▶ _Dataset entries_
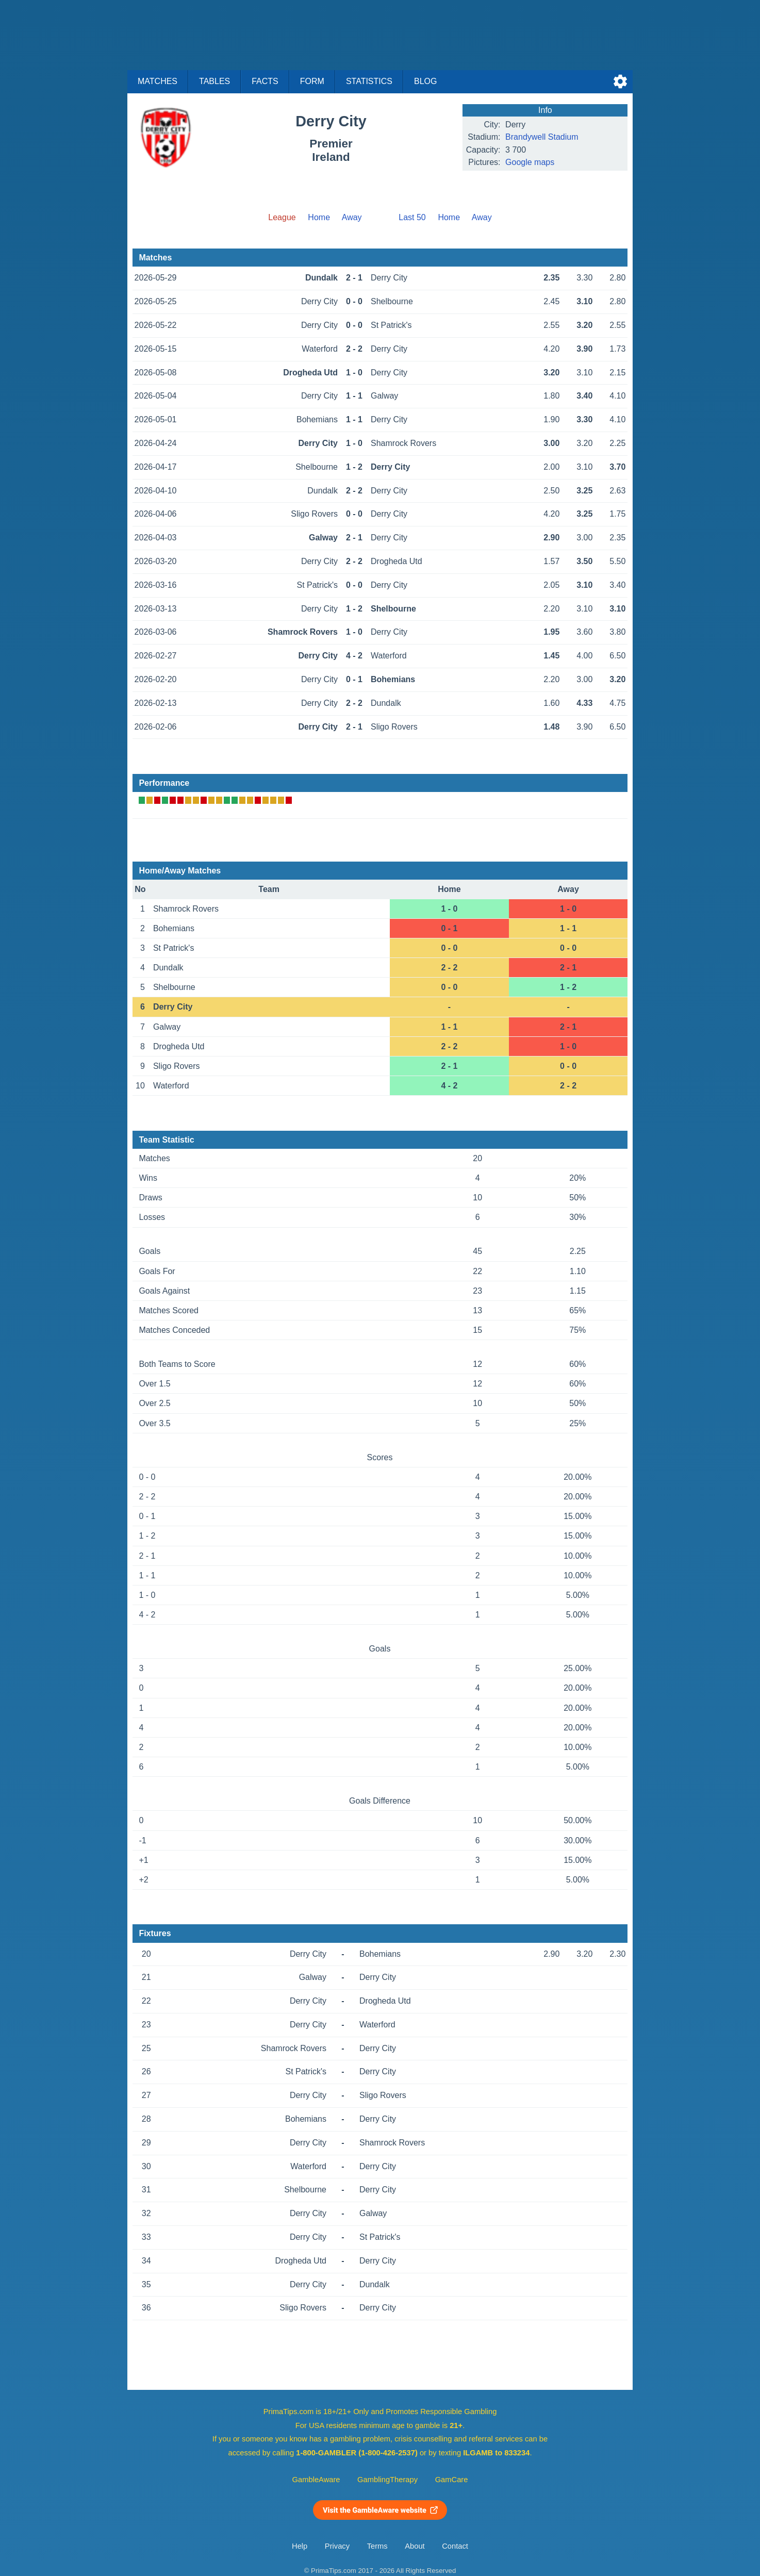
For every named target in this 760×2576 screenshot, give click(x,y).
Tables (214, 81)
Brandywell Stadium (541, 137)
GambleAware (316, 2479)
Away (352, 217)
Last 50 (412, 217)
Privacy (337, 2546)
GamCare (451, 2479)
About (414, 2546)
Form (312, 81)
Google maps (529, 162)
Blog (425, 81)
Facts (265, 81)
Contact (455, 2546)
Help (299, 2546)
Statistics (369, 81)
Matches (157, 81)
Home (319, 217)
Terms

...

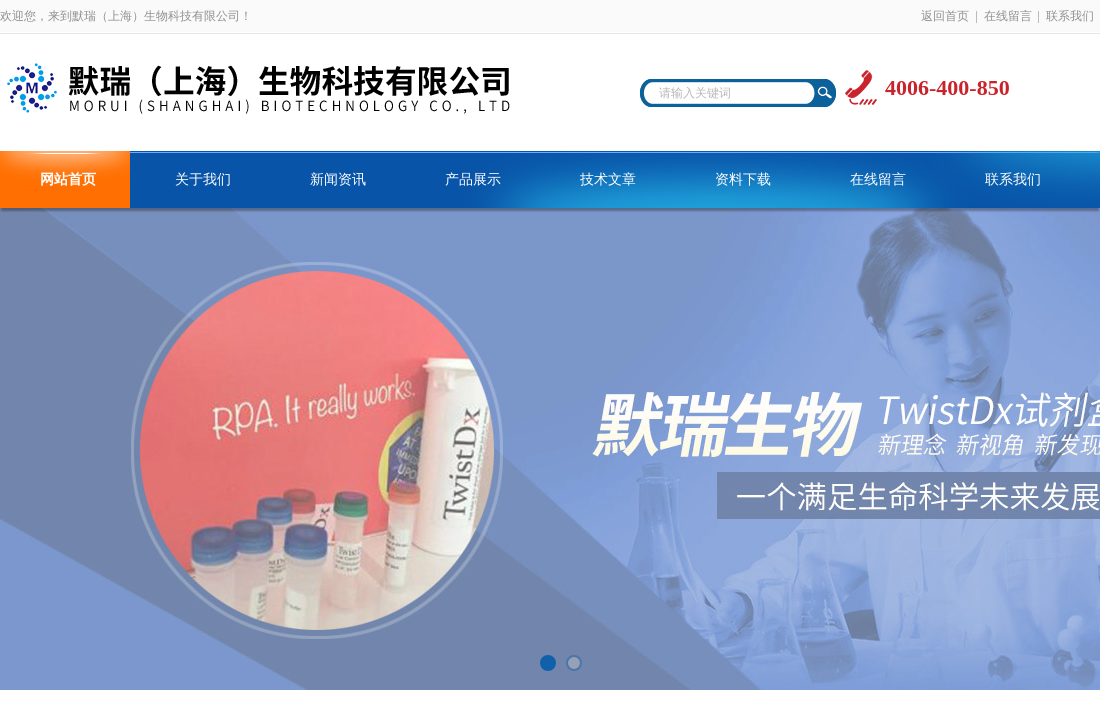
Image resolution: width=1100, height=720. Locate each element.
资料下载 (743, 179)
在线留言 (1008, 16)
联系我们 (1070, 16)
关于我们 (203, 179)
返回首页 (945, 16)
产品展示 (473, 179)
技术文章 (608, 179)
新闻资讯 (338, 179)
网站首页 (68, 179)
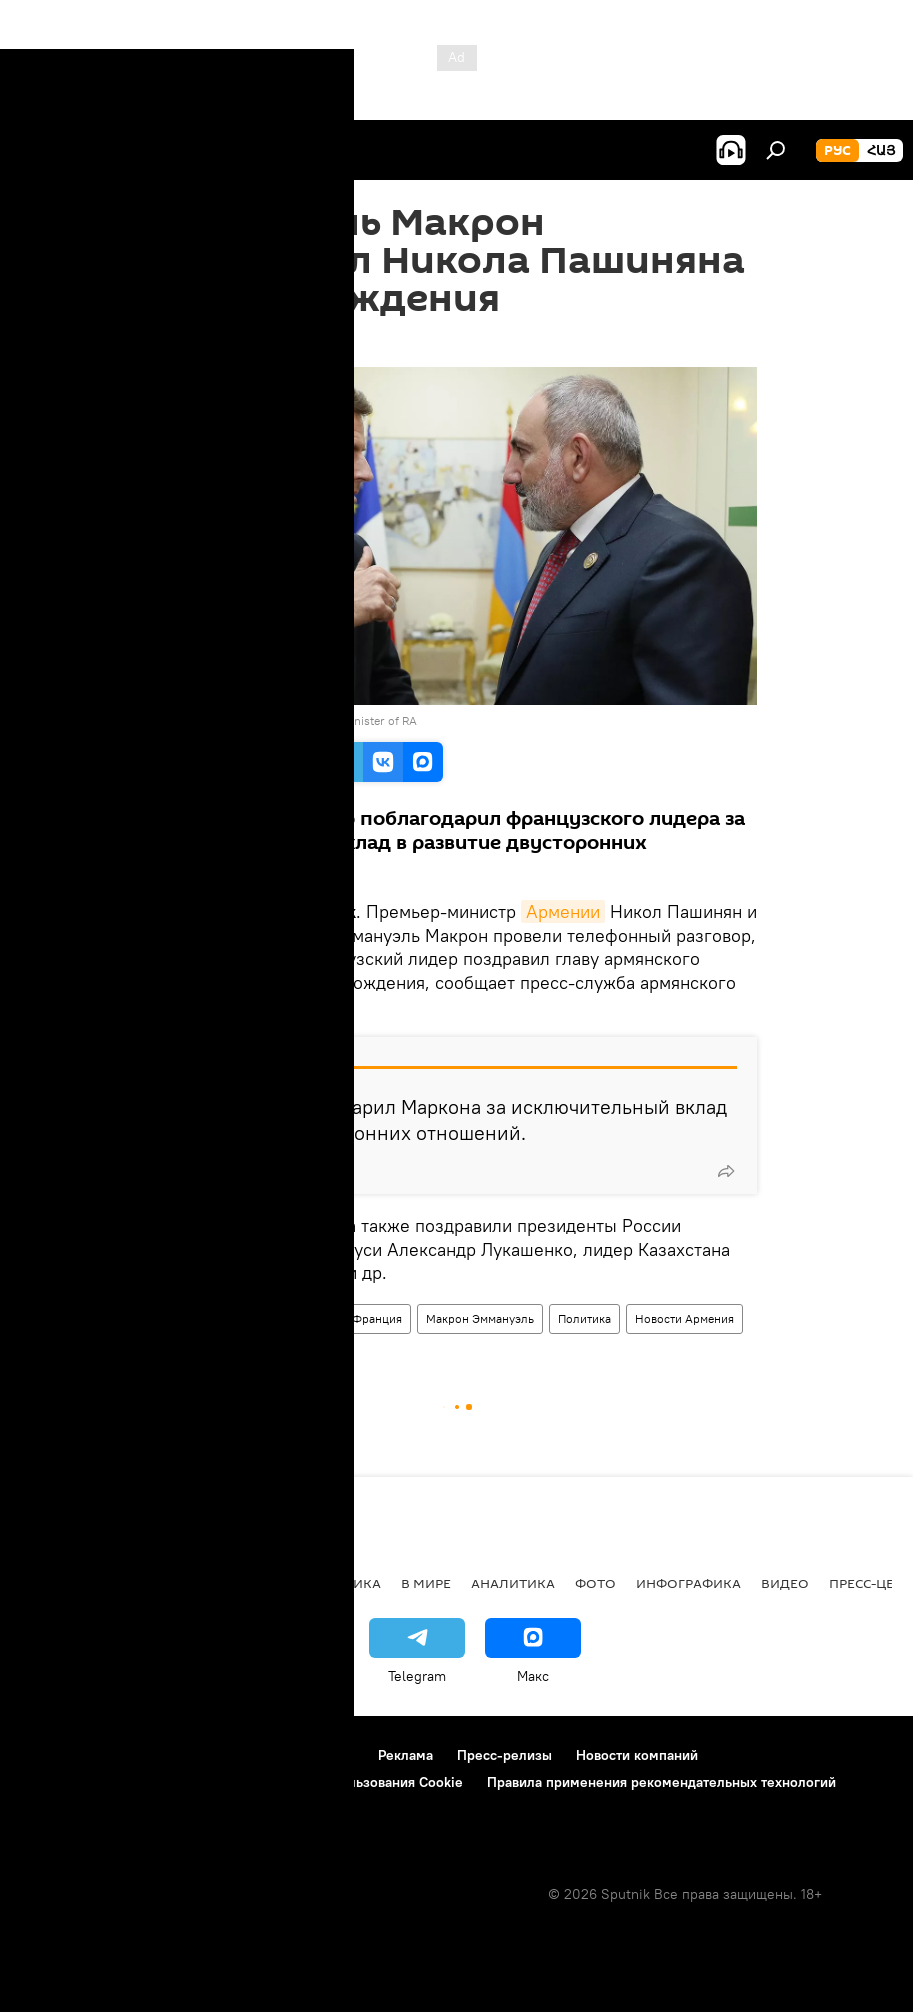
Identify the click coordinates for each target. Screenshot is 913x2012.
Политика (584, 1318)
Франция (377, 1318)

▶ _YOUR GOAL_
Pick out, from the lines above, every one that contains the string "click".

▶ _WRITTEN RESPONSE_
For every named target in this 760×2576 screenshot, give click(x,y).
Identify the click coordinates for each target. Screenshot is 913x2012.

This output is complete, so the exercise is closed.